Es war die großartigste Rollenspielkampagne, die ich je gespielt habe. Wenn ich im Folgenden hier und da auch kritische Bemerkungen über The Between mache, so möchte ich das vor diesem Hintergrund verstanden wissen. Ich suche immer nach Ansätzen, Dinge zu verbessern oder zumindest anders zu lösen.

Das Team
Die Figuren sind Geisterjäger, aber mit so spektakulären Fähigkeiten, dass Autor Jason Cordova sogar von einem viktorianischen Superheldenrollenspiel spricht. Unsere Truppe bestand aus:
- Baston Bonhomme, einem auffällig gekleideten, nur scheinbar jungen Mann mit einer Vorliebe für elegante Kleidung, Kokain und Opium und andere junge Männer. Er altert nicht, seine Sünden zeichnen sich statt in seinem Gesicht auf einem Gemälde ab, das er in einem Geheimversteck aufbewahrt,
- Geoffrey Beckland, einem Wissenschaftler, der den Tod des geliebten Bruders dadurch kompensiert, dass er ihn aus Leichenteilen nachzubauen sucht, und
- Dynamite Dotty, der Tochter der Daltons aus Boston, einer vor ihrer Familie erst in die Wildnis und dann nach England vertriebenen Frau mit tierischen Instinkten: In ihr stecken die Kräfte eines Grizzlybären.
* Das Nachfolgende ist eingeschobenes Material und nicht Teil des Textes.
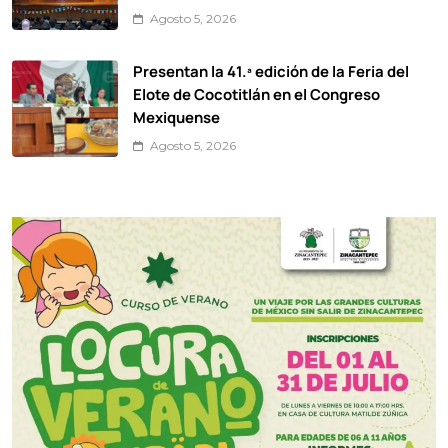
Agosto 5, 2026
Presentan la 41.ª edición de la Feria del
Elote de Cocotitlán en el Congreso
Mexiquense
Agosto 5, 2026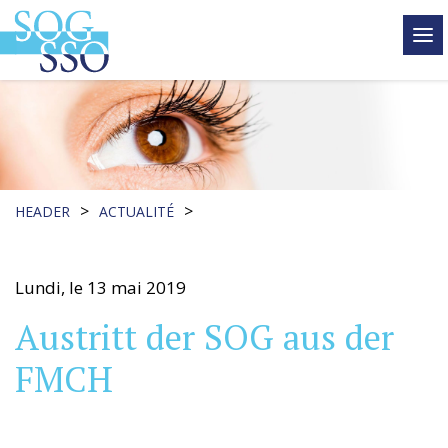
tog
me
>
>
HEADER
ACTUALITÉ
Lundi, le 13 mai 2019
Austritt der SOG aus der
FMCH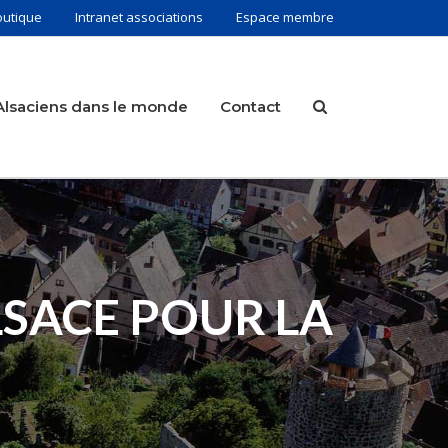
outique
Intranet associations
Espace membre
Alsaciens dans le monde
Contact
LSACE POUR LA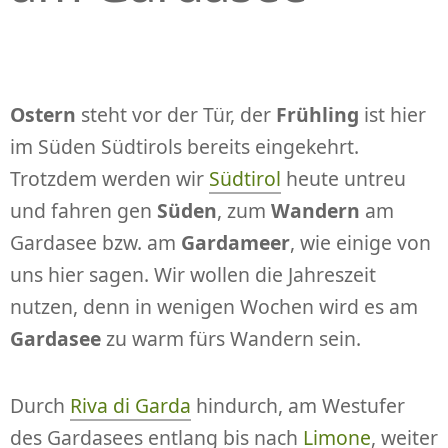
Ostern
steht vor der Tür, der
Frühling
ist hier
im Süden Südtirols bereits eingekehrt.
Trotzdem werden wir
Südtirol
heute untreu
und fahren gen
Süden
, zum
Wandern
am
Gardasee bzw. am
Gardameer
, wie einige von
uns hier sagen. Wir wollen die Jahreszeit
nutzen, denn in wenigen Wochen wird es am
Gardasee
zu warm fürs Wandern sein.
Durch
Riva di Garda
hindurch, am Westufer
des Gardasees entlang bis nach
Limone
, weiter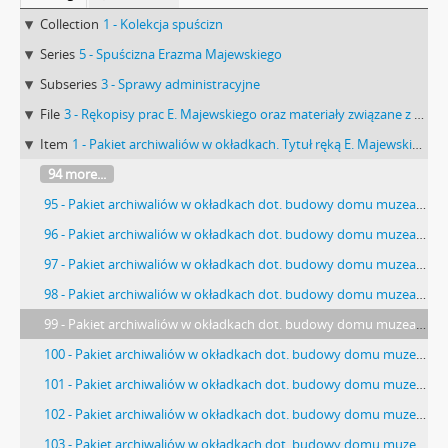
Collection
1 - Kolekcja spuścizn
Series
5 - Spuścizna Erazma Majewskiego
Subseries
3 - Sprawy administracyjne
File
3 - Rękopisy prac E. Majewskiego oraz materiały związane z MEM Muzeum Miejskim w Warszawie i MPimEMTNW
Item
1 - Pakiet archiwaliów w okładkach. Tytuł ręką E. Majewskiego: ”Akta budowy domu muzealnego”. Zawiera notatki i szkice E. Majewskiego rysunki na kalce projekt i rysunek kolorowany Zenona Chrzanowskiego „Lice Muzeum Przedhistorycznego od ul. Zaokopowej” w skali 1:200 z 14 marca 1913 r. projekt Czesława Domaniewskiego z 1914 r.
94 more...
95 - Pakiet archiwaliów w okładkach dot. budowy domu muzealnego. Strona: "SZKICE MUZEUM PRZEDHISTORYCZNEGO. PIĘTRO I […]".
96 - Pakiet archiwaliów w okładkach dot. budowy domu muzealnego. Strona: "SZKICE MUZEUM PRZEDHISTORYCZNEGO. PIĘTRO II […]".
97 - Pakiet archiwaliów w okładkach dot. budowy domu muzealnego. Strona ze szkicem pomieszczeń i opisami: "na I piętrze kustosz […]".
98 - Pakiet archiwaliów w okładkach dot. budowy domu muzealnego. Strona ze szkicem pomieszczeń i opisami: "[…] Parter. Przedsionek duży 2 sale […]".
99 - Pakiet archiwaliów w okładkach dot. budowy domu muzealnego. Strona: "VII. Przekreśliliśmy siłę życiową […]".
100 - Pakiet archiwaliów w okładkach dot. budowy domu muzealnego. Strona: "95. On ten czynnik podtrzymuje ciągłość […]".
101 - Pakiet archiwaliów w okładkach dot. budowy domu muzealnego. Szkic architektoniczny muzeum (na niebieskim papierze) z dnia 09.07.1914 r. i pieczątką "Czesław Domaniewski ARCHITEKT […]".
102 - Pakiet archiwaliów w okładkach dot. budowy domu muzealnego. Szkic architektoniczny (na niebieskim papierze) planu muzeum od strony ul. Langnerowskiej.
103 - Pakiet archiwaliów w okładkach dot. budowy domu muzealnego. Strona z rysunkam nieokreślonych wzorów wykonanych czerwoną kredką i stempel: "TOW AKC. […]".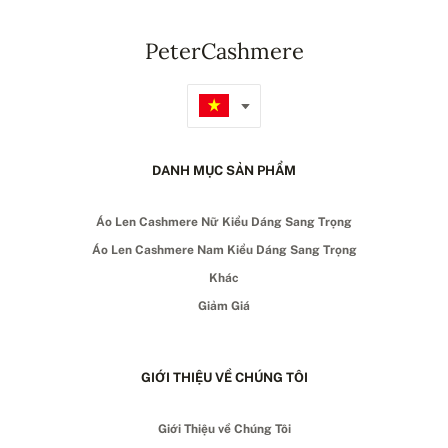
PeterCashmere
DANH MỤC SẢN PHẨM
Áo Len Cashmere Nữ Kiểu Dáng Sang Trọng
Áo Len Cashmere Nam Kiểu Dáng Sang Trọng
Khác
Giảm Giá
GIỚI THIỆU VỀ CHÚNG TÔI
Giới Thiệu về Chúng Tôi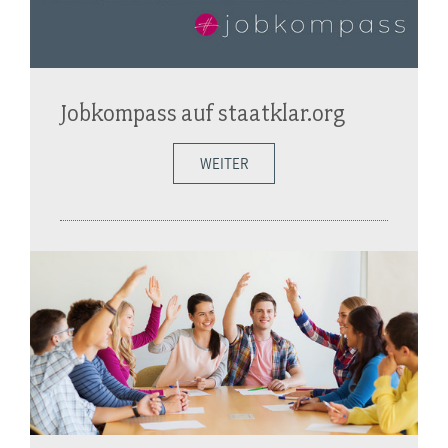
Jobkompass auf staatklar.org
WEITER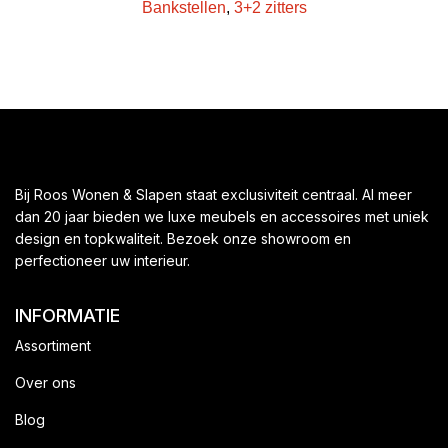
Bankstellen
,
3+2 zitters
Bij Roos Wonen & Slapen staat exclusiviteit centraal. Al meer
dan 20 jaar bieden we luxe meubels en accessoires met uniek
design en topkwaliteit. Bezoek onze showroom en
perfectioneer uw interieur.
INFORMATIE
Assortiment
Over ons
Blog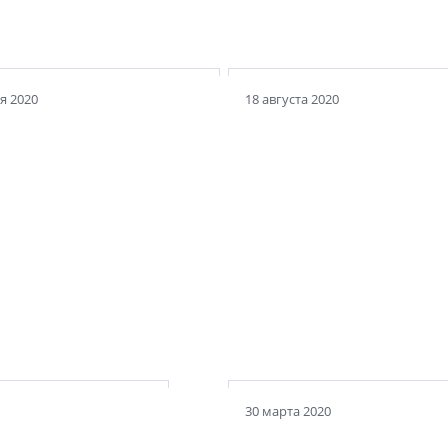
дежд графини Паниной
Елисеевых
я 2020
18 августа 2020
оозонная станция
Особняк Г. Г. фан Гильзе
е модерна
фан дер Пальса
30 марта 2020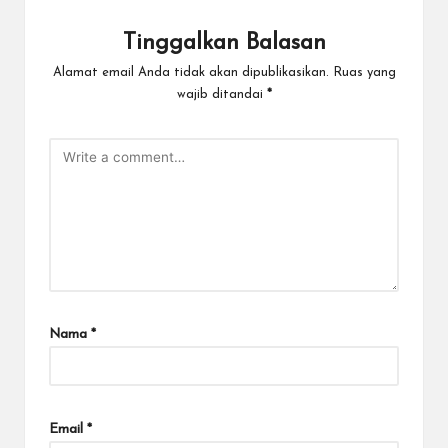
Tinggalkan Balasan
Alamat email Anda tidak akan dipublikasikan.
Ruas yang
wajib ditandai
*
Nama
*
Email
*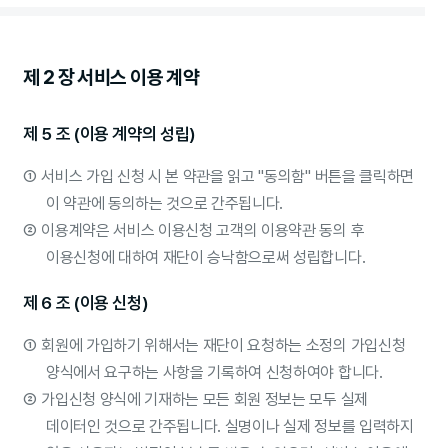
제 2 장 서비스 이용 계약
제 5 조 (이용 계약의 성립)
①
서비스 가입 신청 시 본 약관을 읽고 "동의함" 버튼을 클릭하면
이 약관에 동의하는 것으로 간주됩니다.
②
이용계약은 서비스 이용신청 고객의 이용약관 동의 후
이용신청에 대하여 재단이 승낙함으로써 성립합니다.
제 6 조 (이용 신청)
①
회원에 가입하기 위해서는 재단이 요청하는 소정의 가입신청
양식에서 요구하는 사항을 기록하여 신청하여야 합니다.
②
가입신청 양식에 기재하는 모든 회원 정보는 모두 실제
데이터인 것으로 간주됩니다. 실명이나 실제 정보를 입력하지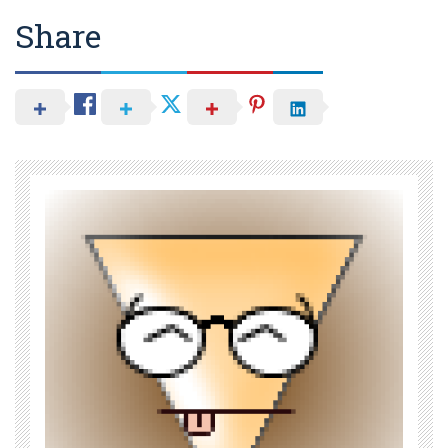
Share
Die Playbooks – Klassenbücher könnte man sie analog zu Dungeon World nennen – sind nicht nur Kostüme, in die sich die Spielfiguren kleiden. Sie prägen die Geschichte, sie tragen in jeder einzelnen Spielsitzung narrative Elemente bei. So muss die Gestaltwandlerin The American in jeder Abendphase würfeln, ob ihre tierischen Instinkte die Oberhand gewinnen, und The Mother (der Leben aus Leichenteilen konstruierende Wissenschaftler) kann seinen Hilfstrupp ausschicken, um Gräber zu plündern.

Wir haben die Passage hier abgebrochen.